A Caminho do Paraíso

A Caminho do Paraíso




Quando eu era criança, das conversas dos adultos sobre a morte, entendia que quem morria ia morar no céu. Ficava, então, imaginando o mundo celeste e vasculhando o céu azul infinito, buscando sinais da comunidade estelar.

Já na pré-adolescência, convivi com amigos de religiões diversas. Convidada, ia com eles e seus familiares às missas, aos cultos, às sessões, às palestras. E ouvia falar sobre o amor ao próximo, sobre solidariedade, sobre os olhos e as mãos de Deus. Ecoava, em minha mente, a frase bíblica “Há muitas moradas na casa do Senhor.”.

De família de trabalhadores, morando de aluguel, a preços dos olhos da cara, ao ver meus pais fazendo as contas e optando entre a roupa dos filhos e o teto, com o chinelinho de borracha arrebentado nas mãos a remendá-lo com um preguinho, eu pensava, com os meus laços de fita: “Por que não vamos morar na casa do Senhor?”

Eu crescia. Crescia com as metrópoles brasileiras. Crescia enquanto crescia Brasília. Crescia, vendo a cidade do Rio de Janeiro mudar de cara. Dos quintais das casas de muros baixos, com mangueiras, pitangueiras, pés de groselhas, de carambolas... Aos áridos arranha-céus, de muros altos e farpados.

Quando jovem, trabalhadora e universitária, para ficar perto da faculdade e baratear os custos da formação, aderi à república de estudantes, aprendendo a viver com muita gente em pouco espaço.

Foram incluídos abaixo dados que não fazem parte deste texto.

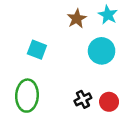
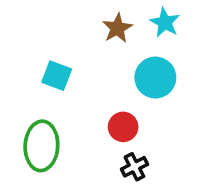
black cross: (83, 99) -> (134, 167), moved
red circle: (109, 102) -> (123, 127), moved

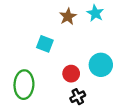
cyan square: (57, 76) -> (45, 44), moved
cyan circle: (155, 78) -> (101, 65), moved

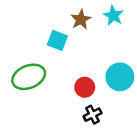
cyan square: (45, 44) -> (57, 40), moved
green ellipse: (24, 85) -> (29, 77), moved, turned 64

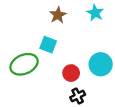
brown star: (81, 19) -> (58, 15), moved
cyan square: (57, 40) -> (48, 45), moved

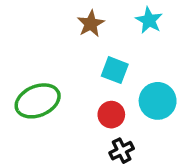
cyan square: (48, 45) -> (115, 70), moved

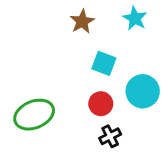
green ellipse: (38, 101) -> (34, 115), moved

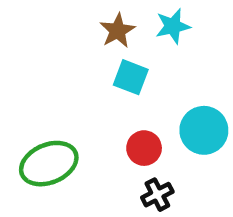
cyan star: (135, 18) -> (173, 26), moved, turned 30
cyan square: (104, 63) -> (131, 77), moved

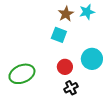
cyan star: (173, 26) -> (87, 12), moved
brown star: (117, 31) -> (66, 14), moved

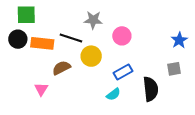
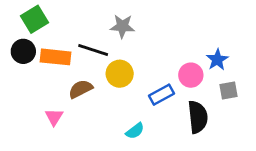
green square: (26, 15) -> (34, 19), turned -30
pink circle: (122, 36) -> (191, 75), moved
blue star: (179, 40) -> (217, 60), moved
cyan semicircle: (113, 94) -> (135, 131), moved

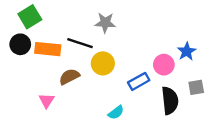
gray square: (228, 90) -> (196, 87), moved

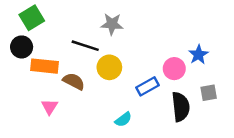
orange rectangle: (48, 49) -> (44, 66), moved
brown semicircle: (69, 77) -> (74, 81), turned 54

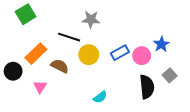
black circle: (22, 47) -> (13, 71), moved
orange rectangle: (44, 66) -> (36, 54), turned -50
blue rectangle: (148, 86) -> (120, 53), moved
gray square: (209, 93) -> (170, 75), turned -32

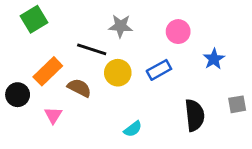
pink circle: (142, 56) -> (178, 32), moved
gray square: (170, 75) -> (237, 104), moved, turned 32

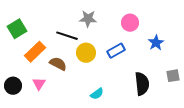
green square: (34, 19) -> (17, 29), moved
black circle: (18, 95) -> (13, 86), moved

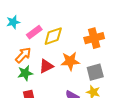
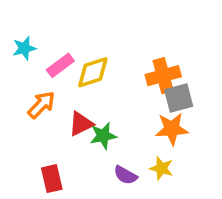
orange star: (70, 61) -> (172, 129), moved
gray square: (95, 72) -> (179, 98), moved
green star: (25, 73) -> (103, 136), moved

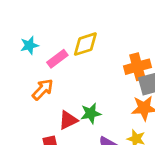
yellow diamond: (93, 72) -> (85, 44), moved
red triangle: (81, 124) -> (68, 120), moved

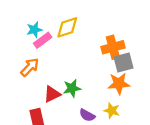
cyan star: (29, 45) -> (34, 30), moved

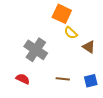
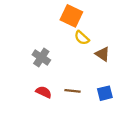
gray cross: (36, 50) -> (41, 57), size x0.7
red semicircle: (23, 79) -> (44, 92), moved

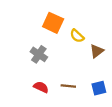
orange square: (71, 16) -> (53, 23), moved
brown triangle: (103, 54) -> (97, 51), turned 48

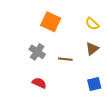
yellow semicircle: (77, 36) -> (92, 24), moved
brown line: (68, 86) -> (65, 59), moved

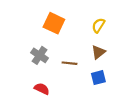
yellow semicircle: (92, 24) -> (98, 25), turned 80
blue square: (94, 84) -> (98, 78), moved

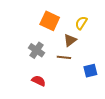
yellow semicircle: (98, 25) -> (81, 23), moved
brown triangle: (98, 52) -> (70, 40), moved

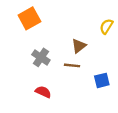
orange square: (50, 21) -> (29, 18), moved, turned 36
yellow semicircle: (81, 23) -> (106, 26), moved

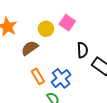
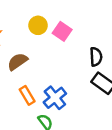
yellow circle: (46, 29) -> (38, 25), moved
black semicircle: (82, 50) -> (96, 57), moved

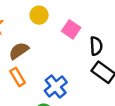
pink square: (62, 31) -> (71, 29), moved
orange rectangle: (27, 95) -> (18, 77), moved

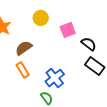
pink square: (71, 29) -> (68, 30), turned 35
black semicircle: (96, 46) -> (89, 44), turned -49

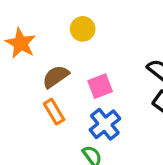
pink square: (68, 30) -> (100, 86), moved

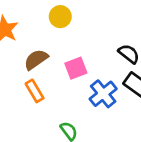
blue cross: (105, 124) -> (103, 94), moved

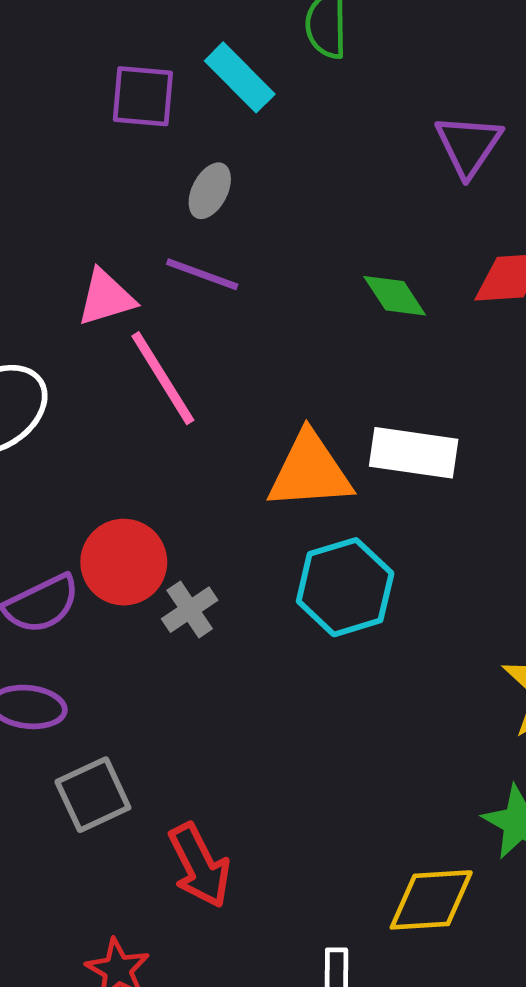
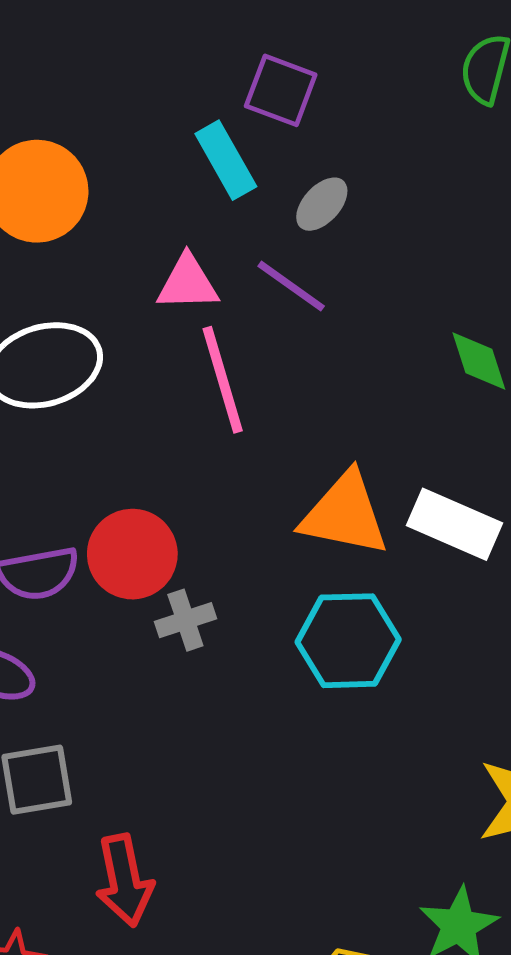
cyan rectangle: (240, 77) -> (226, 160), moved

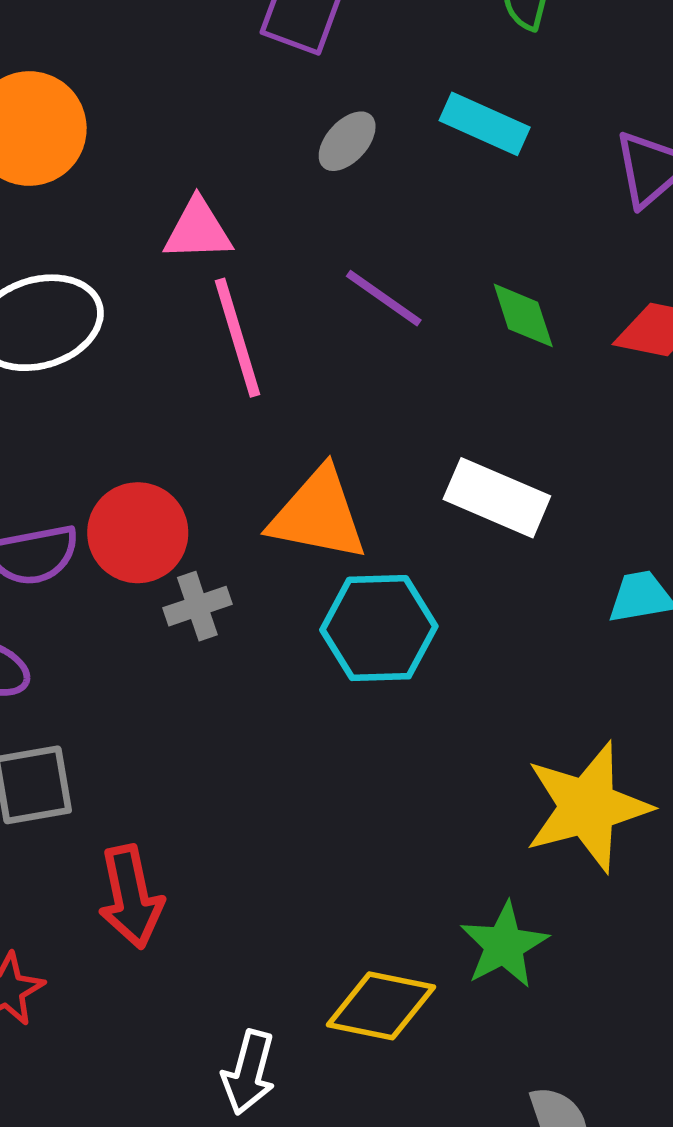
cyan rectangle: (226, 160) -> (485, 124), moved, turned -36
purple line: (291, 286) -> (384, 298), moved
orange triangle: (345, 514) -> (318, 515), moved

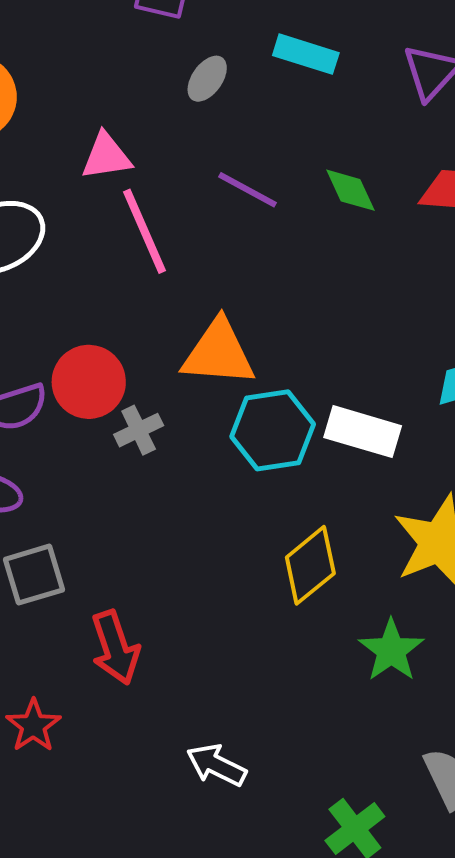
white rectangle: (497, 498) -> (363, 432), moved
yellow diamond: (381, 1006) -> (310, 565), moved, turned -44
white arrow: (249, 1072) -> (216, 765), turned 108

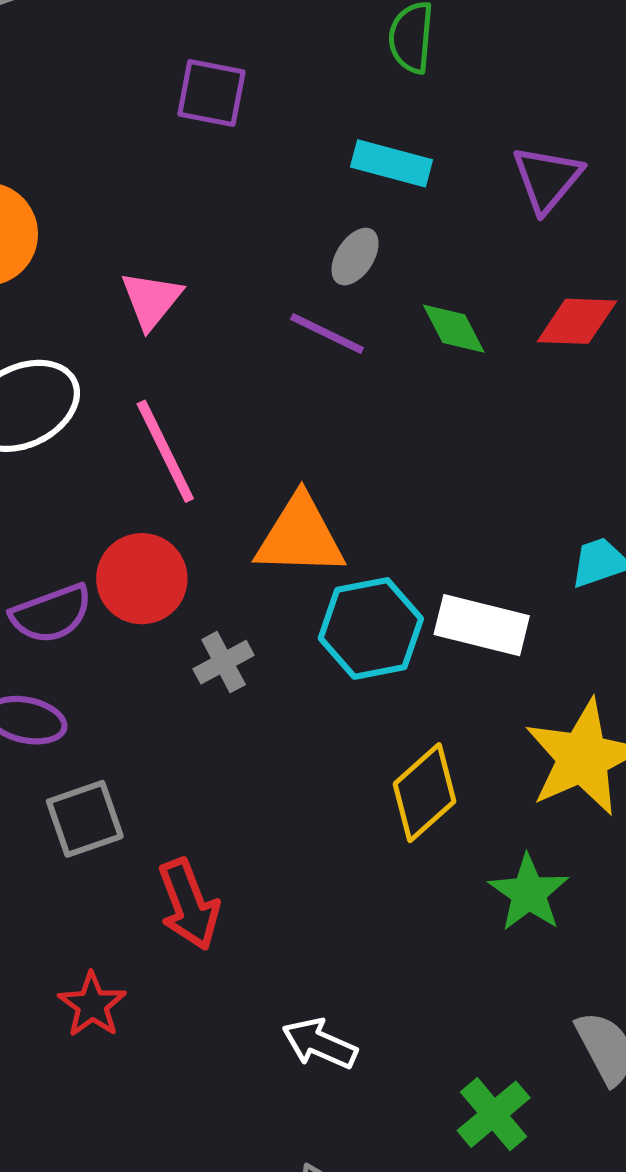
gray ellipse: (207, 79) -> (355, 257), moved
pink triangle: (106, 156) -> (151, 300), turned -40
pink line: (144, 231) -> (165, 451), moved
gray cross: (139, 430) -> (224, 662), moved

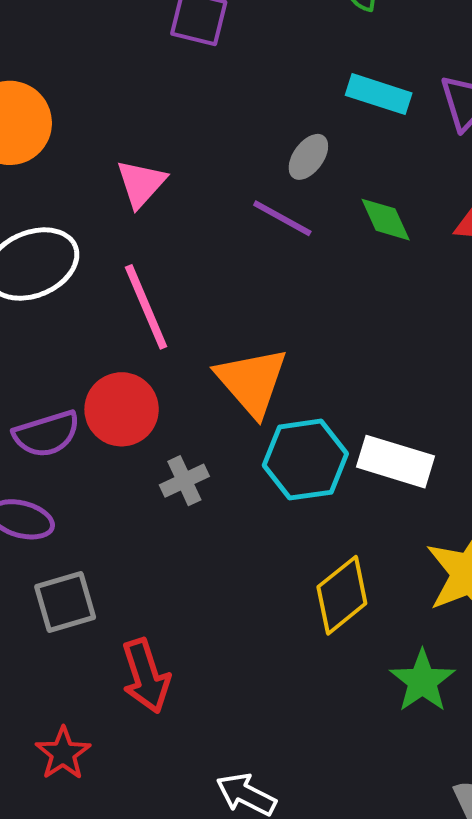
cyan rectangle: (391, 163) -> (379, 94), moved
orange triangle: (300, 536) -> (252, 382), turned 44

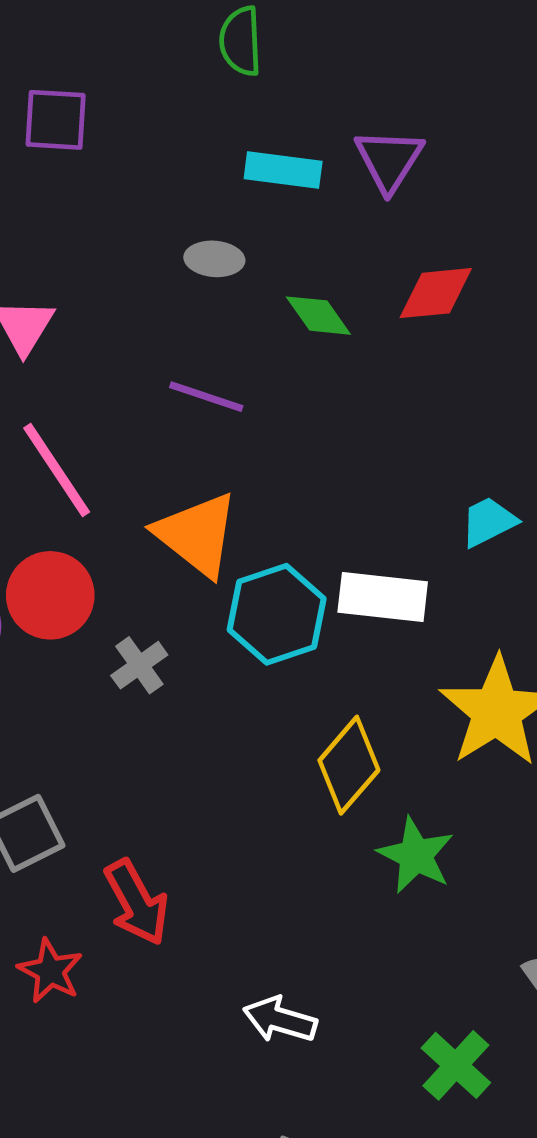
gray ellipse: (308, 157) -> (214, 259), turned 69
purple line: (282, 218) -> (206, 397), moved
green star: (422, 681) -> (416, 855), moved
red star: (63, 753) -> (50, 971), moved

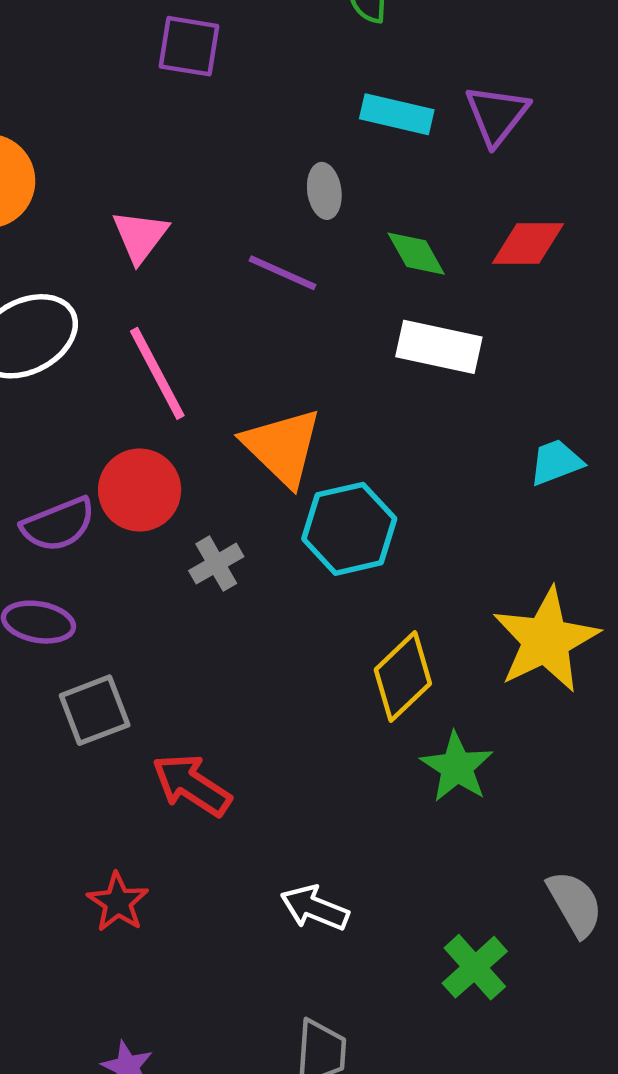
gray ellipse: (214, 259) -> (324, 191), turned 72
purple line: (206, 397) -> (282, 273), moved
white rectangle: (383, 597) -> (439, 347), moved
red arrow: (137, 902) -> (192, 785), turned 146
red star: (50, 971) -> (118, 902), moved

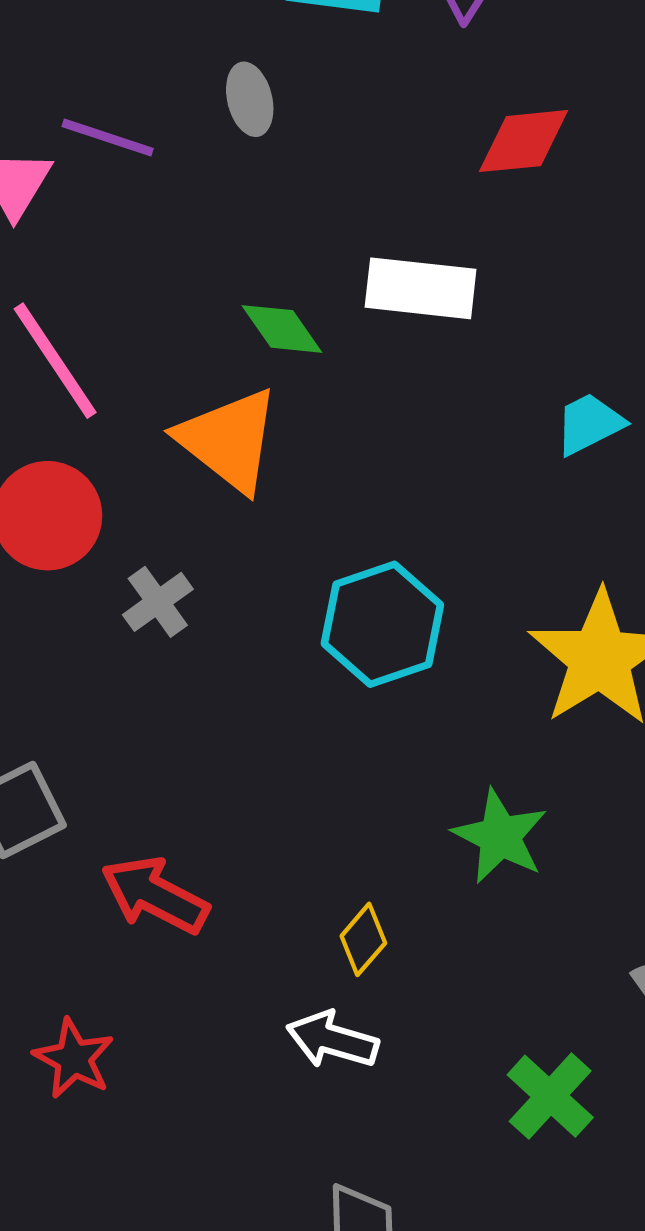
green diamond: (416, 254) -> (282, 329), moved
purple line: (282, 273) -> (108, 137), moved
cyan hexagon: (349, 529) -> (382, 624), moved
yellow diamond: (403, 677) -> (363, 939), moved, size x0.6

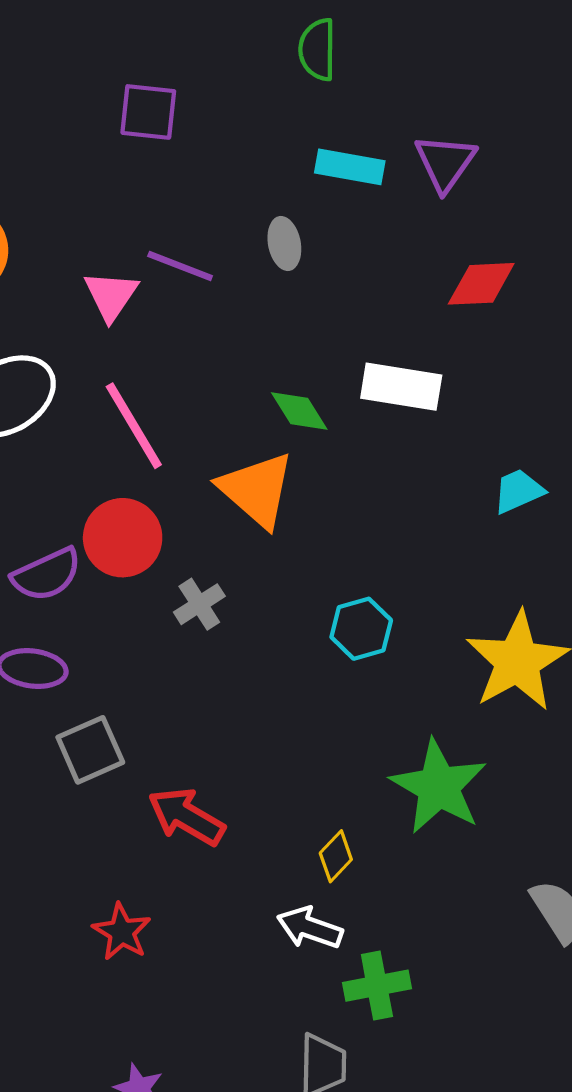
cyan hexagon: (382, 624) -> (361, 629), size x0.7
green star: (500, 836) -> (439, 787), size x1.4
green cross: (550, 1096) -> (377, 986), moved, turned 34

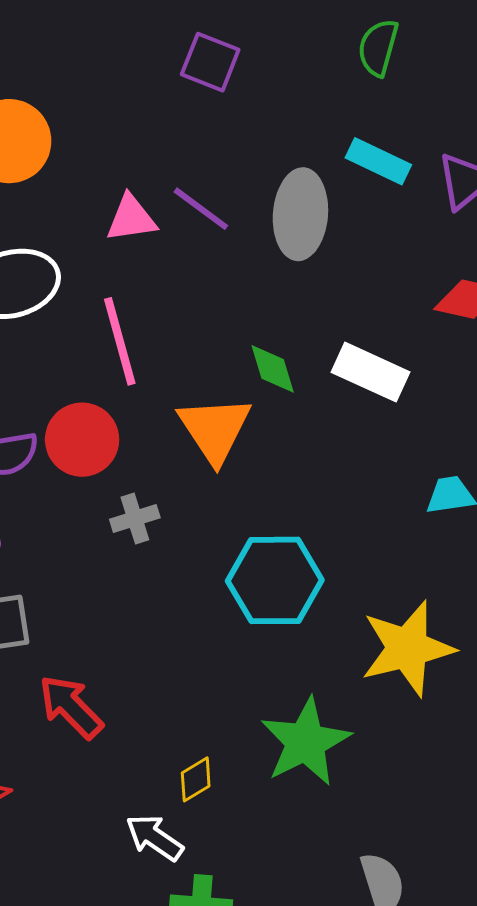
gray ellipse: (284, 243) -> (300, 214), size x1.8
pink triangle: (111, 296) -> (131, 218), turned 32
cyan hexagon: (361, 629) -> (275, 580), size x1.6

Nessa época, achava que a ideia da república era a mesma da casa do Senhor, contudo, acreditava que no céu o espaço deveria ser bem maior, pois o universo é infinito.

Cheguei à idade adulta, no tempo futuro que, enquanto menina vivia, a imaginar. Constitui família e, como os meus pais, tive que fazer muitas mudanças. Mudando de casa na medida em que o valor do aluguel subia. Buscava moradia, sem privar a família da alimentação e vestuário, e tentando não ter que remendar, com pregos, o chinelinho de borracha. Precisávamos, portanto, manter os nossos olhos na cara, reeditando o ditado, pois “em terra de cegos, somente os quem têm olhos veem.”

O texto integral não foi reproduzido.